Allerdings ist bei all diesen Zahlen Vorsicht geboten. Die PM10-Werte lagen 2012 zwar unter dem Niveau der vorangegangenen drei Jahre. Jedoch sind meteorologische Ursachen dafür verantwortlich. „Wir hatten 2012 im Vergleich zu 2011 wenige Inversionswetterlagen und deshalb nur geringe Feinstaubüberschreitungen“, erklärt Dauert vom Umweltbundesamt. Von Inversion spricht man, wenn die oberen Luftschichten wärmer sind als die unteren und deshalb kein Luftaustausch stattfindet. Die Feinstaubpartikel können also nicht entweichen, was insbesondere in Ballungsräumen zu hohen Luftschadstoffwerten führt. Extreme Witterungsverhältnisse wirken sich demnach stark auf die Messdaten aus. Winde transportieren die leichten Feinstaubpartikel meist kilometerweit und bestimmen dadurch ebenfalls die Schadstoffkonzentration. „Das Wetter ist der Einflussfaktor Nummer eins“, sagt Jürgen Friesel, der beim LANUV das Luftmessnetz überwacht.

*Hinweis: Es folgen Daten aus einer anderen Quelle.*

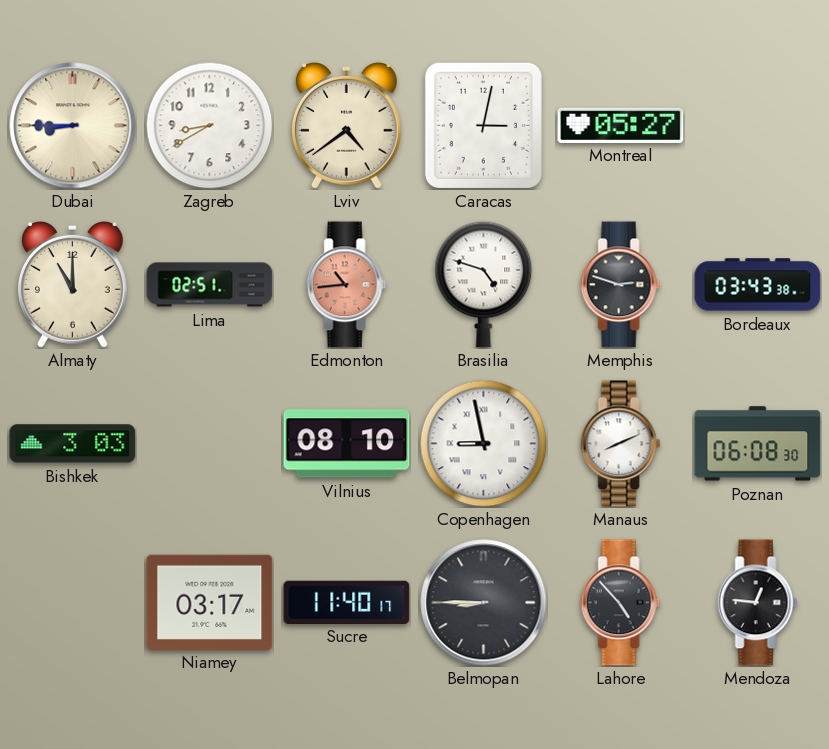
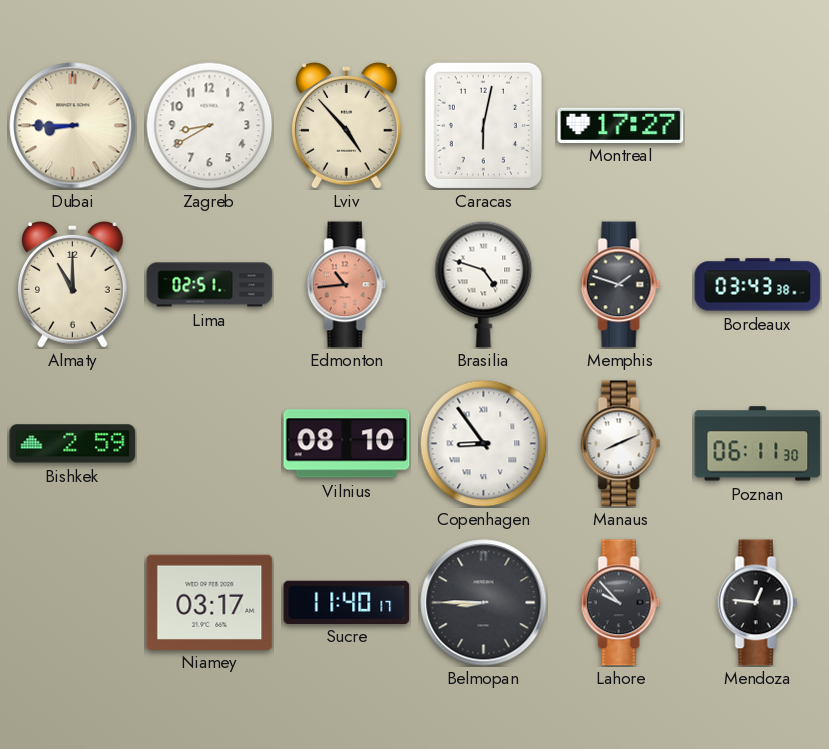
Lviv: 4:39 -> 4:53
Caracas: 3:02 -> 6:02
Montreal: 05:27 -> 17:27
Memphis: 2:48 -> 1:48
Bishkek: 3:03 -> 2:59
Copenhagen: 8:58 -> 8:54
Poznan: 06:08 -> 06:11
Lahore: 4:53 -> 9:53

Angesichts der schwankenden Messergebnisse ist eine Entwarnung auf dem Weg zu einer sauberen Luft im Ruhrgebiet keinesfalls angebracht. Trotz der erzielten Erfolge fordert das Umweltbundesamt deshalb, die Bemühungen um eine bessere Luftqualität fortzuführen. Fast 30 Jahre nach der letzten großen Smog-Episode gehört das Ruhrgebiet immer noch zu den bundesweiten Problemzonen in Sachen Luftverschmutzung. Dass sich daran in Zukunft etwas ändert, ist für alle Beteiligten eine große Herausforderung. Der Kampf gegen Feinstaub ist noch längst nicht gewonnen.